Cette négociation quelque peu louche avait mis Chévetel et Fontevieux sur le pied de l’intimité. Ce dernier, voyant le docteur très renseigné, le crut affilié à la conjuration et se fit un devoir de lui apprendre ce qui se tramait à Coblentz : il lui narra, par le menu, le voyage de la Rouerie, sa visite au Comte d’Artois, l’assentiment du Comte de Provence ; il lui raconta comment lui, Fontevieux, servait de courrier aux conjurés, voyageant en toute sécurité, sous le couvert d’une commission d’envoyé du duc de Deux-Ponts, — dont il était le neveu, — auprès des Etats-Unis d’Amérique, commission qu’il avait obtenue de son oncle et qu’il avait pris soin de faire antidater. Il le mit au courant des projets et des forces de l’émigration, assurant qu’au printemps prochain, l’armée des Princes, renforcée de plusieurs corps prussiens, passerait la frontière et marcherait sur Paris, tandis que le peuple de toute la Bretagne, du Maine et d’une partie de la Normandie s’avancerait en armes jusqu’aux portes de la capitale, seul rempart de la Révolution, qui, prise ainsi entre deux feux, serait réduite à demander merci.

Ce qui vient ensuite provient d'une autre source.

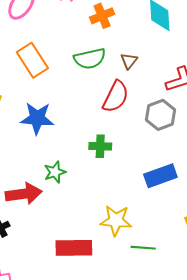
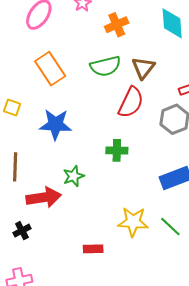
brown triangle: (129, 61) -> (143, 68), size x1.4
red rectangle: (74, 248) -> (93, 249), size x0.6
green line: (143, 248) -> (170, 227), moved, turned 40

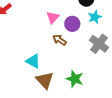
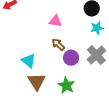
pink triangle: (53, 17) -> (55, 21), turned 48
purple circle: (72, 24) -> (71, 58), moved

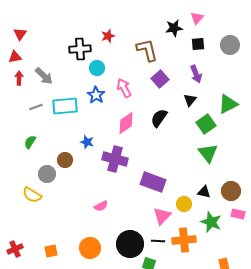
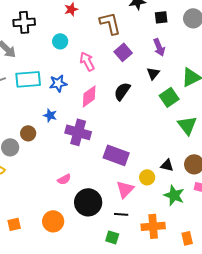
black cross: (80, 49) -> (24, 22), moved
blue star: (96, 95) -> (58, 83), moved, turned 30
green triangle: (208, 153) -> (187, 125), moved
orange cross: (184, 240) -> (153, 226), moved
black circle: (130, 244) -> (88, 202), moved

Le médecin écouta ces confidences, demanda des noms, s’enquit des principaux conjurés ; Fontevieux ne lui cacha rien de ce qu’il connaissait : quand il partit pour la Bretagne, Chévetel en savait tout autant que lui : l’intérêt de son parti l’inquiétait, au reste, si peu, qu’il se garda bien de révéler à ses amis politiques l’important secret qu’un double hasard lui avait livré : c’eût été se compromettre : il se tut, estimant que l’heure n’était pas venue d’en tirer parti.

G. LENOTRE.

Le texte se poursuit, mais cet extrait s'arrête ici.